Whoever put together the trailer for director Michael Gracey’s The Greatest Showman should be commended. Anyone who was to take two minutes and twenty-three seconds and watch it online would come off thinking the film is fun, full of amazing songs, and a compelling narrative as well. However, looks can be deceiving. While the musical numbers in The Greatest Showman are at times terrific, it can’t overcome a tale that’s far from cohesive and muddles from one number to the next. It’s unbelievable that a movie which looks so good could be such a dud.
The film centers around the rise of P.T Barnum (Hugh Jackman) who rises from being the poor son of a tailor to one of the more talked about men in high society. Barnum has a vision of a variety show full of performers from all walks of life that celebrates talent and their diversity as well. Charity (Michelle Williams) comes from a family that is well off and gives it all up for a life with Barnum. Barnum can only get so far with his new business venture, but he seeks to change that when Phillip Carlyle (Zac Efron) comes on as a financial partner. That’s when their dreams begin to explode.
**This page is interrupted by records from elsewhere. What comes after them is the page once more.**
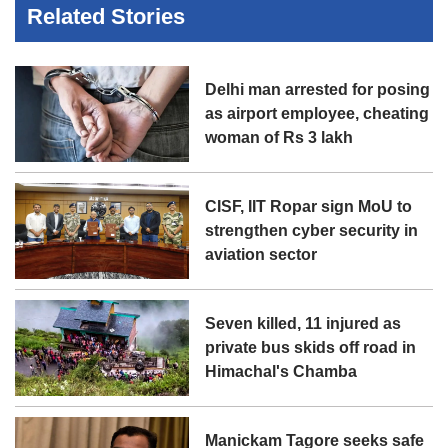
Related Stories
Delhi man arrested for posing
as airport employee, cheating
woman of Rs 3 lakh
CISF, IIT Ropar sign MoU to
strengthen cyber security in
aviation sector
Seven killed, 11 injured as
private bus skids off road in
Himachal's Chamba
Manickam Tagore seeks safe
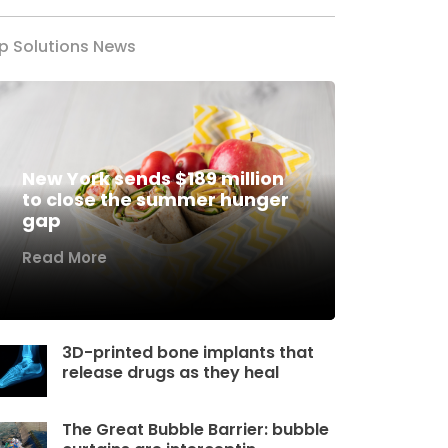
p Solutions News
New York sends $189 million
to close the summer hunger
gap
Read More
3D-printed bone implants that
release drugs as they heal
The Great Bubble Barrier: bubble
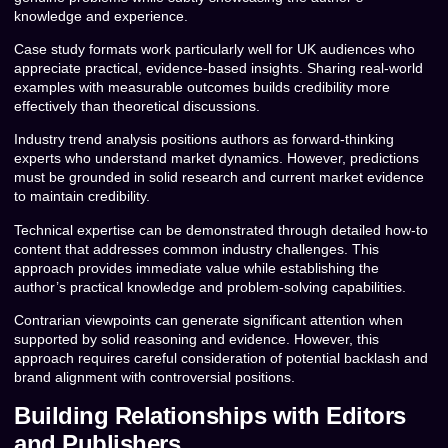
knowledge and experience.
Case study formats work particularly well for UK audiences who
appreciate practical, evidence-based insights. Sharing real-world
examples with measurable outcomes builds credibility more
effectively than theoretical discussions.
Industry trend analysis positions authors as forward-thinking
experts who understand market dynamics. However, predictions
must be grounded in solid research and current market evidence
to maintain credibility.
Technical expertise can be demonstrated through detailed how-to
content that addresses common industry challenges. This
approach provides immediate value while establishing the
author’s practical knowledge and problem-solving capabilities.
Contrarian viewpoints can generate significant attention when
supported by solid reasoning and evidence. However, this
approach requires careful consideration of potential backlash and
brand alignment with controversial positions.
Building Relationships with Editors
and Publishers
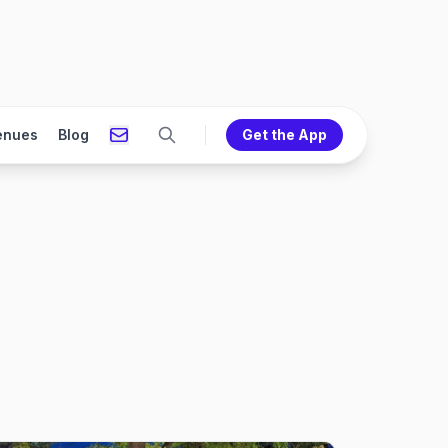
enues
Blog
Get the App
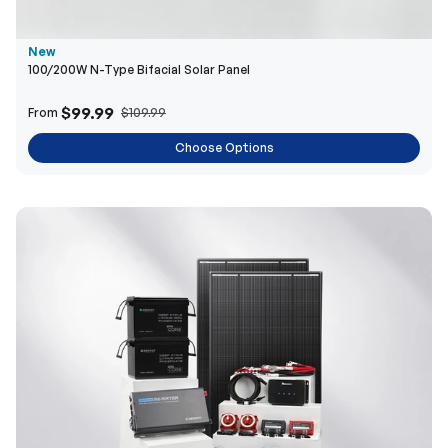
New
100/200W N-Type Bifacial Solar Panel
$99.99
From
$109.99
Choose Options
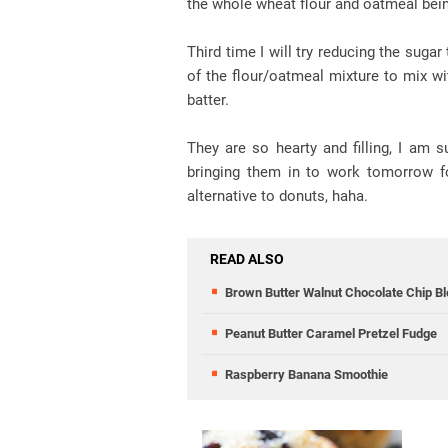
the whole wheat flour and oatmeal bein
Third time I will try reducing the suga
of the flour/oatmeal mixture to mix wi
batter.
They are so hearty and filling, I am 
bringing them in to work tomorrow fo
alternative to donuts, haha.
READ ALSO
Brown Butter Walnut Chocolate Chip Bl
Peanut Butter Caramel Pretzel Fudge
Raspberry Banana Smoothie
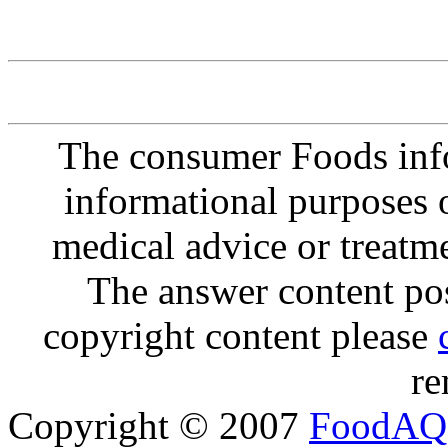
The consumer Foods info
informational purposes o
medical advice or treatm
The answer content post
copyright content please
re
Copyright © 2007
FoodAQ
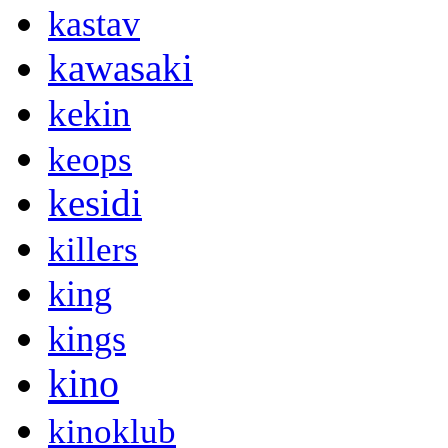
kastav
kawasaki
kekin
keops
kesidi
killers
king
kings
kino
kinoklub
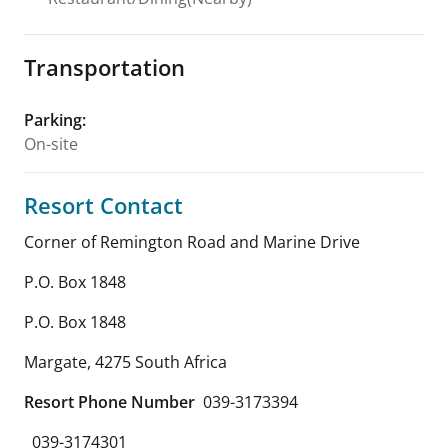
Transportation
Parking
:
On-site
Resort Contact
Corner of Remington Road and Marine Drive
P.O. Box 1848
P.O. Box 1848
Margate
,
4275
South Africa
Resort Phone Number
039-3173394
039-3174301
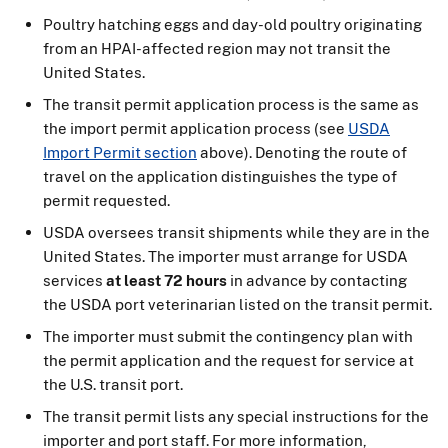
Poultry hatching eggs and day-old poultry originating
from an HPAI-affected region may not transit the
United States.
The transit permit application process is the same as
the import permit application process (see
USDA
Import Permit section
above). Denoting the route of
travel on the application distinguishes the type of
permit requested.
USDA oversees transit shipments while they are in the
United States. The importer must arrange for USDA
services
at least 72 hours
in advance by contacting
the USDA port veterinarian listed on the transit permit.
The importer must submit the contingency plan with
the permit application and the request for service at
the U.S. transit port.
The transit permit lists any special instructions for the
importer and port staff. For more information,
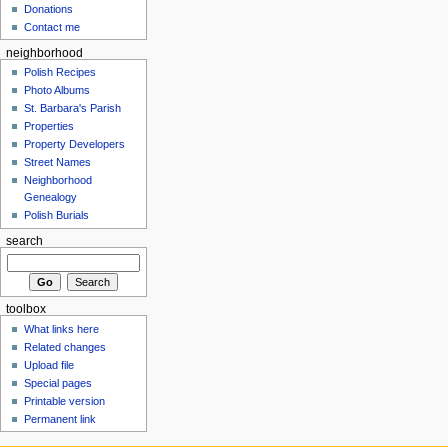
Donations
Contact me
neighborhood
Polish Recipes
Photo Albums
St. Barbara's Parish
Properties
Property Developers
Street Names
Neighborhood
Genealogy
Polish Burials
search
toolbox
What links here
Related changes
Upload file
Special pages
Printable version
Permanent link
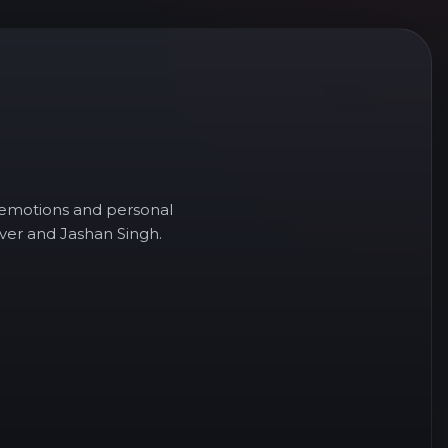
e, emotions and personal
over and Jashan Singh.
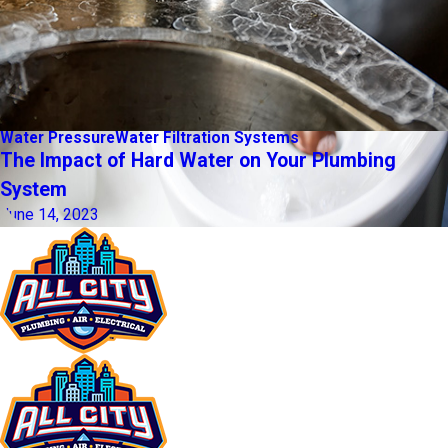
Water Pressure
Water Filtration Systems
The Impact of Hard Water on Your Plumbing
System
June 14, 2023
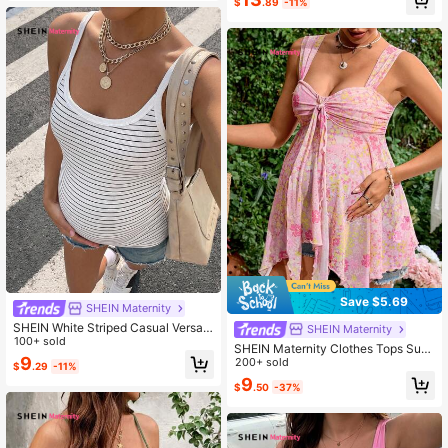
$
.89
-11%
Save $5.69
SHEIN Maternity
SHEIN White Striped Casual Versatil
SHEIN Maternity
e Maternity Tank Top, Suitable For
100+ sold
SHEIN Maternity Clothes Tops Sum
Everyday Wear, Summer Casual Sty
9
mer Pregnant Pink Floral Tank Top,
200+ sold
$
.29
-11%
le. Maternity
For Dates, Comfortable And Soft, P
9
$
.50
-37%
erfect Leisure Vacations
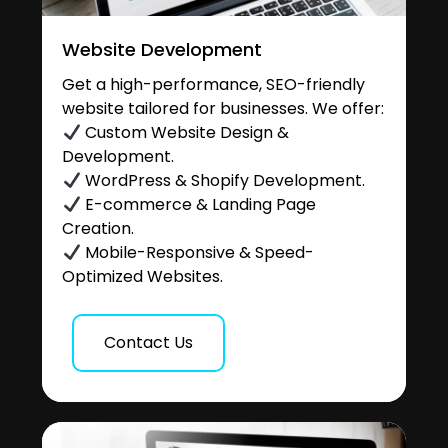
Website Development
Get a high-performance, SEO-friendly
website tailored for businesses. We offer:
Custom Website Design &
Development.
WordPress & Shopify Development.
E-commerce & Landing Page
Creation.
Mobile-Responsive & Speed-
Optimized Websites.
Contact Us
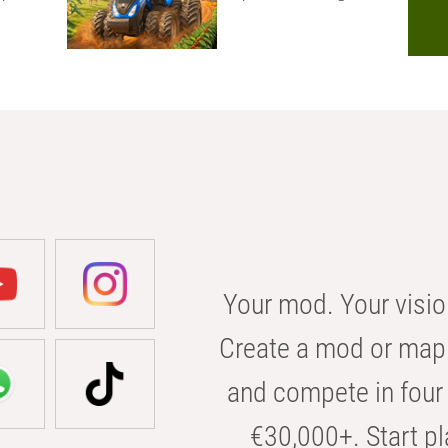
Your mod. Your visio
Create a mod or map 
and compete in four 
€30,000+. Start pl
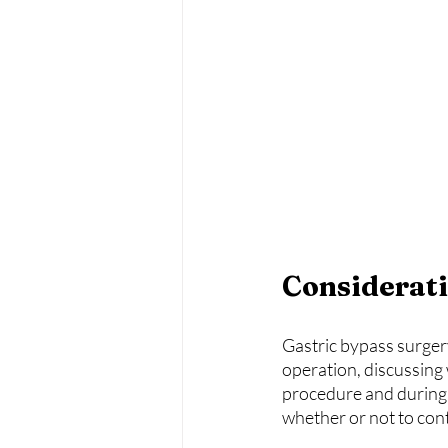
Considerati
Gastric bypass surgery 
operation, discussing 
procedure and during 
whether or not to con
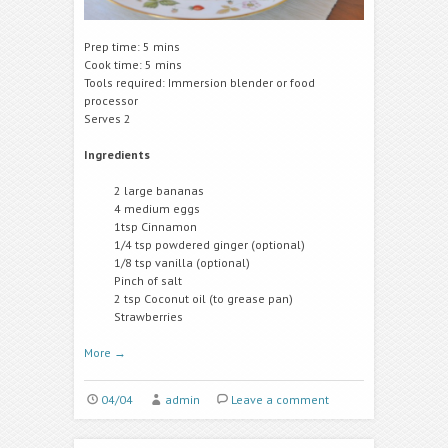
Prep time: 5 mins
Cook time: 5 mins
Tools required: Immersion blender or food
processor
Serves 2
Ingredients
2 large bananas
4 medium eggs
1tsp Cinnamon
1/4 tsp powdered ginger (optional)
1/8 tsp vanilla (optional)
Pinch of salt
2 tsp Coconut oil (to grease pan)
Strawberries
More
→
04/04
admin
Leave a comment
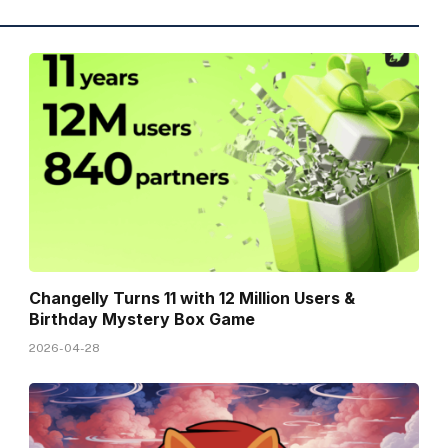
Changelly Turns 11 with 12 Million Users &
Birthday Mystery Box Game
2026-04-28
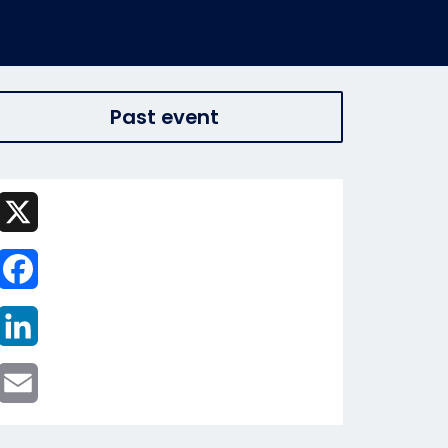
Past event
X
Facebook
LinkedIn
Email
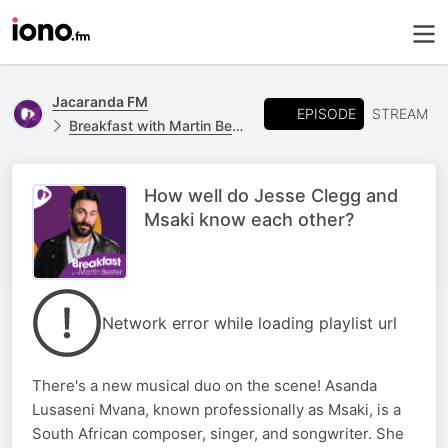
Jacaranda FM
EPISODE
STREAM
Breakfast with Martin Bester
How well do Jesse Clegg and
Msaki know each other?
Network error while loading playlist url
There's a new musical duo on the scene! Asanda
Lusaseni Mvana, known professionally as Msaki, is a
South African composer, singer, and songwriter. She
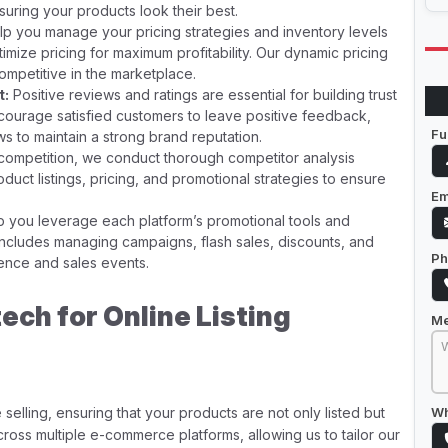
nsuring your products look their best.
p you manage your pricing strategies and inventory levels
imize pricing for maximum profitability. Our dynamic pricing
ompetitive in the marketplace.
t:
Positive reviews and ratings are essential for building trust
ncourage satisfied customers to leave positive feedback,
Fu
s to maintain a strong brand reputation.
competition, we conduct thorough competitor analysis
oduct listings, pricing, and promotional strategies to ensure
Em
 you leverage each platform’s promotional tools and
s includes managing campaigns, flash sales, discounts, and
Ph
ience and sales events.
ch for Online Listing
M
selling, ensuring that your products are not only listed but
Wh
ross multiple e-commerce platforms, allowing us to tailor our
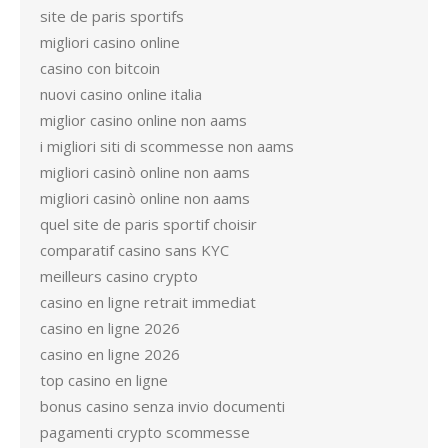
site de paris sportifs
migliori casino online
casino con bitcoin
nuovi casino online italia
miglior casino online non aams
i migliori siti di scommesse non aams
migliori casinò online non aams
migliori casinò online non aams
quel site de paris sportif choisir
comparatif casino sans KYC
meilleurs casino crypto
casino en ligne retrait immediat
casino en ligne 2026
casino en ligne 2026
top casino en ligne
bonus casino senza invio documenti
pagamenti crypto scommesse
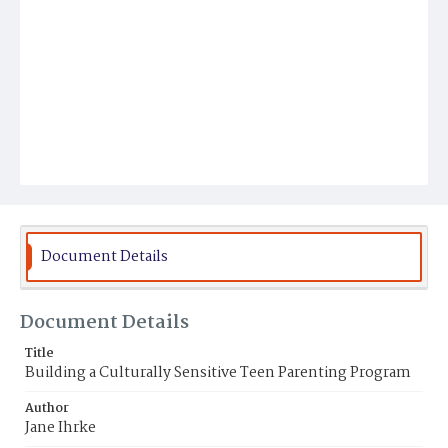
Document Details
Document Details
Title
Building a Culturally Sensitive Teen Parenting Program
Author
Jane Ihrke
Despite this release being a massive dud, some parts of the film do standout. Seamus McGarvey’s cinematography was fantastic. McGarvey captures the brilliance of each musical number while still showcasing the vibrancy of the audience. Ellen Mirojnick’s costume design is imaginative and captures the spectacle of this period. Nathan Crowley’s production design comes to the forefront during any number of musical numbers. Crowley gives this universe a very classic look and makes use of warm colors when he designed the circus set. However, just because something looks good or sounds right, that doesn’t mean the film is.
All that Jenny Bicks and Bill Condon had to do was just develop a narrative that connected each of these numbers and at points matched the emotional honesty of the musical numbers. Instead, we are treated with a storyline that doesn’t connect and meanders from Barnum’s need to prove the world wrong to him begging Carlyle to join his business venture. It’s as if they felt the songs will make up for any details they raced through when in fact it just left me baffled. La La Land had dominant musical numbers, but the narrative was well thought out and compelling. The Greatest Showman relies on the musical numbers to provide an emotional core, and that’s a recipe for disaster.
Had the story stayed away from being about Barnum’s redemption and been more about acceptance, this review would have taken a different tone entirely. Lettie Lutz plays the breaded lady and should have had a more prominent role than what she was relegated to. Her tale was one of being shunned by society and gaining confidence after being hired by Barnum. Focusing on her character and other members of the show seems like such a no-brainer, but alas they didn’t. Why?
Instead, this tale ignores the obvious and focuses on the trivial parts of this fascinating figure. The result is a film that raises your expectations but will leave you seeking a refund. Probably not the type of show worth subjecting yourself to.